Alex Soojung-Kim Pang, du Peace Innovation Lab à Stanford et du Groupe d’étude des systèmes sociaux numériques de Microsoft Labs, a débuté son intervention à la conférence Lift en nous suggérant une petite activité : « consultez vos e-mails » a-t-il demandé, « vous allez le faire de toute façon ». Mais il nous a demandé d’observer notre comportement à ce moment : il semble en effet qu’en majorité, les internautes retiennent leur respiration au moment de cette consultation. Ce qui a pour conséquence d’augmenter notre CO² dans le sang et donc notre sensation d’anxiété.

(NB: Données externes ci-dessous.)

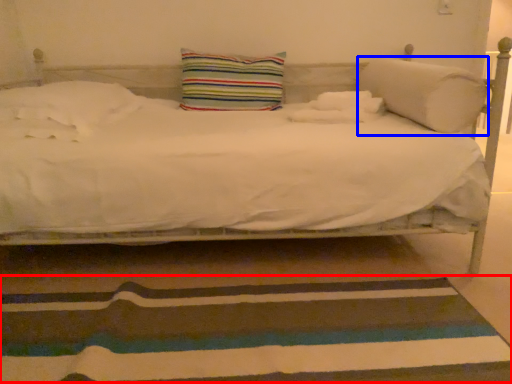 Question: Which of the following is the closest to the observer, doormat (highlighted by a red box) or pillow (highlighted by a blue box)?

Choices:
 (A) doormat
 (B) pillow

Answer: (A) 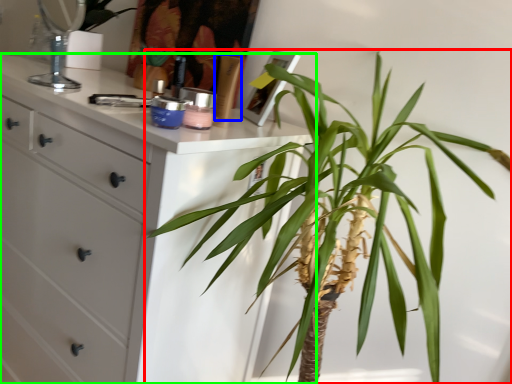 Question: Estimate the real-world distances between objects in this image. Which object is farther from houseplant (highlighted by a red box), toiletry (highlighted by a blue box) or chest of drawers (highlighted by a green box)?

Voilà pour lui un exemple de la manière dont les technologies modernes provoquent des stress.
Image : Alex Soojung-Kim Pang sur la scène de Lift, photographié par Swannyyy.
« On dit souvent que nous sommes dans l’âge de l’information, a-t-il continué, alors qu’on a plutôt l’impression d’être dans l’âge de la distraction ». Cette distraction est-elle inévitable ? Est-elle intrinsèque aux nouvelles technologies ? « Tous les historiens des médias s’accordent pour dire que l’introduction de nouveaux médias, comme l’écriture, s’est accompagnée de profondes modifications de la structure de notre cognition. Si nous voulons résoudre les problèmes posés par les technologies, il faut d’abord comprendre comment celles-ci interagissent avec notre cerveau. »
Avant toute chose il faut redéfinir notre esprit de manière adéquate. Nous ne sommes pas limités à notre corps, nous avons des cerveaux élargis : nous sommes profondément couplés au monde extérieur via nos sens, les objets de notre environnement, les systèmes technologiques que nous utilisons, etc. Ce modèle du cerveau étendu est utile parce qu’il nous permet de mieux comprendre notre relation avec la technologie, en dehors du manichéisme propre à ce genre de discussion. Comme le dit le philosophe Andy Clarke « nous sommes des cybergénies naturels », autrement dit nous cherchons constamment à étendre nos capacités mentales. Si nous avons un problème aujourd’hui ce n’est donc pas à cause de limitations que nous imposerait la technologie en elle-même : c’est parce que nos outils sont mal conçus et mal utilisés. Autrement dit, nous employons de mauvaises prothèses.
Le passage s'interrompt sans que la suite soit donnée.